Tapi Tokyo bukan Kyoto. Di Ibukota zaman Edo itu, tak ada satupun puntung rokok atau bungkus kacang tercecer. Di Tokyo, trotoarnya lumayan kotor, oleh bekas makanan dan daun yang gugur. Bahkan di sungai Chiyo airnya dipenuhi gulma yang tak habis-habis kendati dua motor but menyapunya bolak-balik. Di selter-selter tempat merokok puntung masih saja terjungkal ke lantai ketika penghisapnya berniat melemparnya ke asbak umum.
Di tempat ini selalu saja banyak orang mengepul sambil menunggu lampu menyeberang menyala hijau.
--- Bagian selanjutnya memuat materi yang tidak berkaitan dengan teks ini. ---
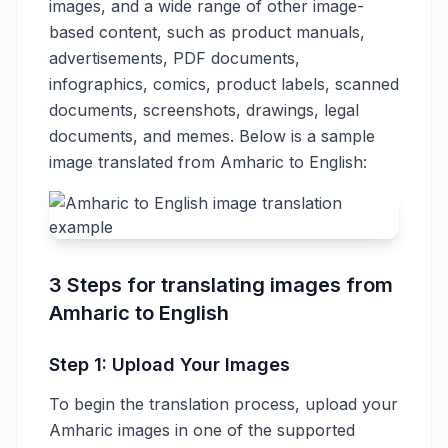
images, and a wide range of other image-
based content, such as product manuals,
advertisements, PDF documents,
infographics, comics, product labels, scanned
documents, screenshots, drawings, legal
documents, and memes. Below is a sample
image translated from Amharic to English:
3 Steps for translating images from
Amharic to English
Step 1: Upload Your Images
To begin the translation process, upload your
Amharic images in one of the supported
Dua tiga hisap, seteguk dua teguk minuman ringan. Laki perempuan, tua muda, berhenti sejenak menghisap tembakau. Saya ikut di barisan mereka. Di hotel tak boleh merokok sehingga atase pers Kementerian Luar Negeri yang mengundang saya ke sini berkali-kali minta maaf karena "menghambat kebiasaan saya merokok." Astaga. Saya bilang, justru ke Tokyo ini saya berharap bisa mengurangi menghisap barang laknat ini.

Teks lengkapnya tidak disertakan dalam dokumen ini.